DATASET RECORDS:
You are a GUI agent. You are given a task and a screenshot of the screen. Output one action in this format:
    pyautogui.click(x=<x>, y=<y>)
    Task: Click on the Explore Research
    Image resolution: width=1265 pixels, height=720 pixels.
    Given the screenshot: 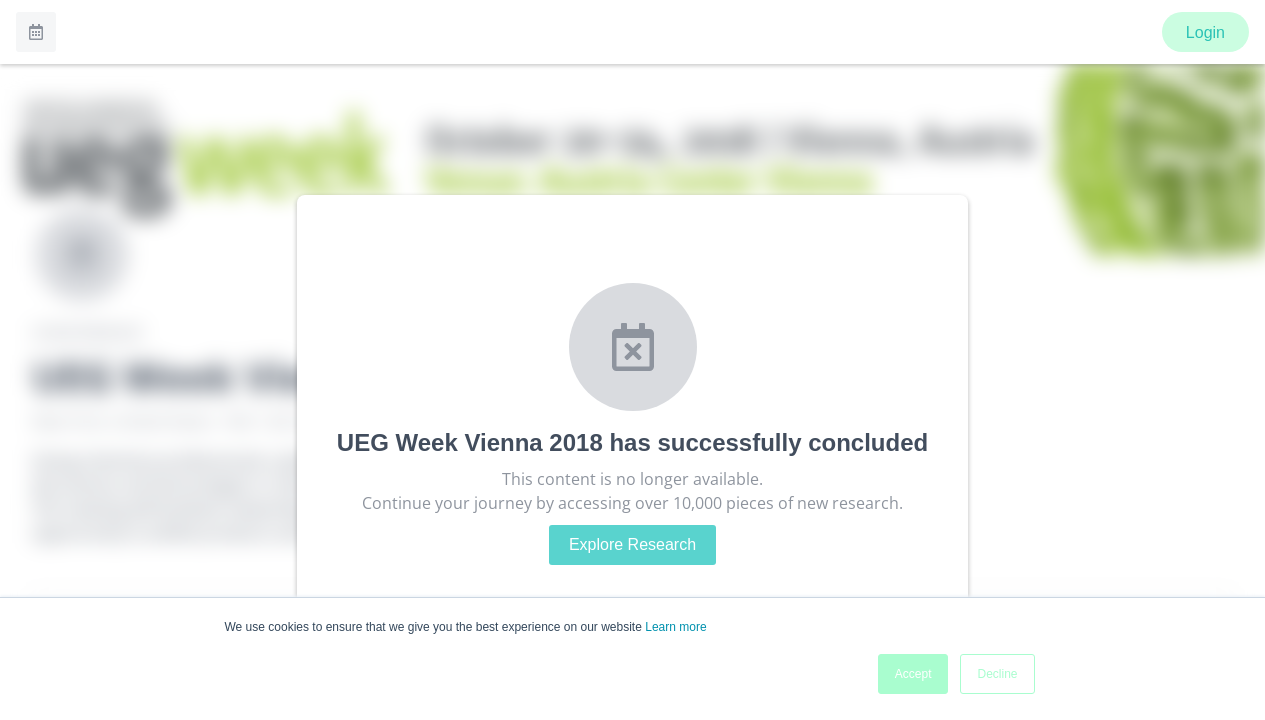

PROBLEM DETAILS: Repeat the data above exactly, leaving out any pictures it holds.

EXERCISE SOLUTION:
You are a GUI agent. You are given a task and a screenshot of the screen. Output one action in this format:
    pyautogui.click(x=<x>, y=<y>)
    Task: Click on the Explore Research
    Image resolution: width=1265 pixels, height=720 pixels.
    Given the screenshot: 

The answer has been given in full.